Parenting in context

4 min read

Professor examines role of belief systems, socialization

In her Fellows’ Presentation, Nancy E. Hill, the Suzanne Young Murray Professor at the Radcliffe Institute, attempted to do what she herself acknowledged is almost impossible. That is, step outside one’s own cultural belief system to dispassionately analyze data about parenting styles.

As she explained after her May 11 presentation, “Everyone operates from an implicit cultural belief system that shapes how we think and who we are and what we value and what’s important.”

People don’t always realize this “because their own implicit beliefs feel natural. And when they are around people who are like them, [beliefs] feel universal — but they are not.”

In her talk — “Cultural Worldviews and Belief Systems as Lenses to Understand Ethnic Variations in Parenting and Children’s Development” — Hill described her work disentangling cultural, structural, and economic sources of parenting beliefs and practices across ethnicities. The presentation — the last of Radcliffe’s 2010-11 series — covered Hill’s research into socialization and cultural development as seen through the lens of parents’ interaction with children and how this interaction varies across geography, income levels, and ethnicity.

Hill, a professor at the Harvard Graduate School of Education and a psychologist by training, said she came into the field of psychology “because I wanted to understand the origins of people’s values and belief systems.” This was triggered by her fascination with the history of the 1960s, a time when people changed cultural paradigms, altering the belief systems that direct how they see the world.

Socialization, the process by which people acquire beliefs, behaviors, and values, is not innate even though it may seem to be. “You’re not socialized if you have to actively think about it,” Hill said.

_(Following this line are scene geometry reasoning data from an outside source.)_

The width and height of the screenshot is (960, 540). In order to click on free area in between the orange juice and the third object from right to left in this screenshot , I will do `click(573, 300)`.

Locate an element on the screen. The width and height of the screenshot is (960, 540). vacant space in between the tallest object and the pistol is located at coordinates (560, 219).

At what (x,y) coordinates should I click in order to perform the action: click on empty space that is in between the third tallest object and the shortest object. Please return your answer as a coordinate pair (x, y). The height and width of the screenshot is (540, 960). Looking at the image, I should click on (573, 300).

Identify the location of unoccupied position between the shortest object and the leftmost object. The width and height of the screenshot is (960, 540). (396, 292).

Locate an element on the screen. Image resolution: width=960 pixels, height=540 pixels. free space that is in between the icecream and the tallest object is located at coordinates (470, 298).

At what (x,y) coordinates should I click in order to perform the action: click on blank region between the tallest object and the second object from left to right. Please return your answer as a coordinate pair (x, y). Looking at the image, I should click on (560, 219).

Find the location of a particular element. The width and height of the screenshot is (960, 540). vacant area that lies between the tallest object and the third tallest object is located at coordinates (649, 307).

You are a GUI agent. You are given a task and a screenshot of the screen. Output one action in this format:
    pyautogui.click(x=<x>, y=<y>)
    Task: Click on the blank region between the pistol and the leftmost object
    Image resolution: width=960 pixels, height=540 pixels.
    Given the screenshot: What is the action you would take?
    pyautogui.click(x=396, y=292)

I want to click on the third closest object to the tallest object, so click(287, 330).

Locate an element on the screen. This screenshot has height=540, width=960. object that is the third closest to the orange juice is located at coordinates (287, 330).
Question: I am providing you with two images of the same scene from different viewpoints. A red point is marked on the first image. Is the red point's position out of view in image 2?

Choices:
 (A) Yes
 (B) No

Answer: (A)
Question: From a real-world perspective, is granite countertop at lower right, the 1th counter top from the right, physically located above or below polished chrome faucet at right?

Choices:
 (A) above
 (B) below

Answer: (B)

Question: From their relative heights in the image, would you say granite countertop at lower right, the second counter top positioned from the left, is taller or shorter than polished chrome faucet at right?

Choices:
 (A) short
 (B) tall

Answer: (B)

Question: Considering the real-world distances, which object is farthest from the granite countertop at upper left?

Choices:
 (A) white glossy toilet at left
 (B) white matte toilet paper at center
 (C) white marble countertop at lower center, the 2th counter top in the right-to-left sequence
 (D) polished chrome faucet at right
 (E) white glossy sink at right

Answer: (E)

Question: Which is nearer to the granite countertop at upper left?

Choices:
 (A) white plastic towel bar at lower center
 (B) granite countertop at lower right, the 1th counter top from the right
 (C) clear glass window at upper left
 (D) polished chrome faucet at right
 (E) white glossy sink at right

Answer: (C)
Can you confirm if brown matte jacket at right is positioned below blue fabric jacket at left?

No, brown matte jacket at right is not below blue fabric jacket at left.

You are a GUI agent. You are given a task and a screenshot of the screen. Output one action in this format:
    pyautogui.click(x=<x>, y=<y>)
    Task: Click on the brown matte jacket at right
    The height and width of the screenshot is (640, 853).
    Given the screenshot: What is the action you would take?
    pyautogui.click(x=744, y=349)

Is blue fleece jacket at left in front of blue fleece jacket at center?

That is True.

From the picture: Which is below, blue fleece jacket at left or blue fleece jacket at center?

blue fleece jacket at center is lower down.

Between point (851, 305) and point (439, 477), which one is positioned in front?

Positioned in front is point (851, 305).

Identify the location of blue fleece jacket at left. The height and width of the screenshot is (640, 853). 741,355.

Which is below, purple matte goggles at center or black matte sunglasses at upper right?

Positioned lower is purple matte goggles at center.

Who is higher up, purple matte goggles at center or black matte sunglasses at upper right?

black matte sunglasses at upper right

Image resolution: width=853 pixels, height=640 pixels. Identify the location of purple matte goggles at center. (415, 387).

“Children are born with the propensity to fit into any culture,” Hill said. “Any infant can fit into any culture. Human development in part is the process of acquiring the systems and practices of culture. So it shapes our thinking and perceptions.”

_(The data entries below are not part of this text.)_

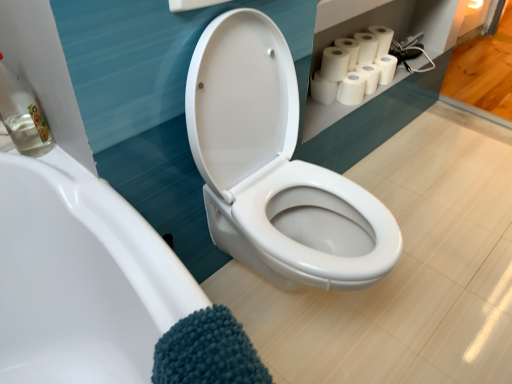 Question: Does white matte toilet paper at upper right, the first toilet paper viewed from the left, have a greater width compared to white matte toilet paper at upper right, placed as the third toilet paper when sorted from left to right?

Choices:
 (A) yes
 (B) no

Answer: (A)

Question: From a real-world perspective, is white matte toilet paper at upper right, placed as the 7th toilet paper when sorted from right to left, physically above white matte toilet paper at upper right, the 5th toilet paper in the right-to-left sequence?

Choices:
 (A) no
 (B) yes

Answer: (A)

Question: Is white matte toilet paper at upper right, the first toilet paper viewed from the left, taller than white matte toilet paper at upper right, the 5th toilet paper in the right-to-left sequence?

Choices:
 (A) no
 (B) yes

Answer: (A)

Question: From the image's perspective, is white matte toilet paper at upper right, placed as the 7th toilet paper when sorted from right to left, located beneath white matte toilet paper at upper right, placed as the third toilet paper when sorted from left to right?

Choices:
 (A) yes
 (B) no

Answer: (A)

Question: Is white matte toilet paper at upper right, the first toilet paper viewed from the left, smaller than white matte toilet paper at upper right, placed as the third toilet paper when sorted from left to right?

Choices:
 (A) no
 (B) yes

Answer: (B)

Question: Is white matte toilet paper at upper right, the first toilet paper viewed from the left, bigger than white matte toilet paper at upper right, the 5th toilet paper in the right-to-left sequence?

Choices:
 (A) yes
 (B) no

Answer: (B)

Question: Is white matte toilet paper at upper right, the fifth toilet paper in the left-to-right sequence, shorter than white matte toilet paper at upper right, which is the 2th toilet paper from left to right?

Choices:
 (A) yes
 (B) no

Answer: (A)

Question: Is white matte toilet paper at upper right, positioned as the sixth toilet paper in right-to-left order, located within white matte toilet paper at upper right, the fifth toilet paper in the left-to-right sequence?

Choices:
 (A) no
 (B) yes

Answer: (A)

Question: Does white matte toilet paper at upper right, the fifth toilet paper in the left-to-right sequence, touch white matte toilet paper at upper right, which is the 2th toilet paper from left to right?

Choices:
 (A) yes
 (B) no

Answer: (B)

Question: Can you confirm if white matte toilet paper at upper right, the 3th toilet paper when ordered from right to left, is wider than white matte toilet paper at upper right, positioned as the sixth toilet paper in right-to-left order?

Choices:
 (A) yes
 (B) no

Answer: (B)

Question: From the image's perspective, would you say white matte toilet paper at upper right, the fifth toilet paper in the left-to-right sequence, is positioned over white matte toilet paper at upper right, positioned as the sixth toilet paper in right-to-left order?

Choices:
 (A) yes
 (B) no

Socialization begins with parenting, which does not occur in isolation but in cultural context. While, as Hill said, “I never met a parent who didn’t have great goals for their kids,” parents in different communities respond to children’s needs in different way.

Hill described different ways to view factors such as income level. Economic stress, for example, may “not depend on how much you make but the amount of stress you feel about the level of money you make.”

There is, she said, “no such thing as an objective worldview.”

Compare the opening ceremonies of the Olympics in Beijing and Vancouver, Hill said. The first emphasized precise, coordinated movements among masses of people; the second emphasized individuality.

Take the question, “Am I allowed to go through my daughter’s book bag?” That, too, depends on a worldview about privacy and protection. In some cultures, parents orient children to toys; in others they orient children to themselves. Or they might value personal choice, or they might emphasize the social good of fitting in with group behavior, Hill said.

“If we understand the belief system that drives different practices, we could better support children and families,” Hill explained.

Yet cultural beliefs are constantly shifting. “Culture allows us as a species to evolve before biology catches up with us,” Hill said. Consider how once in the United States, students never dared call a teacher by the first name; now this happens more frequently.

In the question-and-answer period, Radcliffe Fellow Lynne Jones, a child psychiatrist, relief worker, and writer, asked Hill about what public policy might emerge from her research.

Hill said her aim is to increase the understanding of how culture drives beliefs and behavior.

“One policy implication to think about is how people receive and validate information,” she said. “Who do they consider expert? If my goal is to support parenting practices, and I want to give them right and valid information but they see me as a cultural outsider that they don’t trust, they are never going to believe what I say.”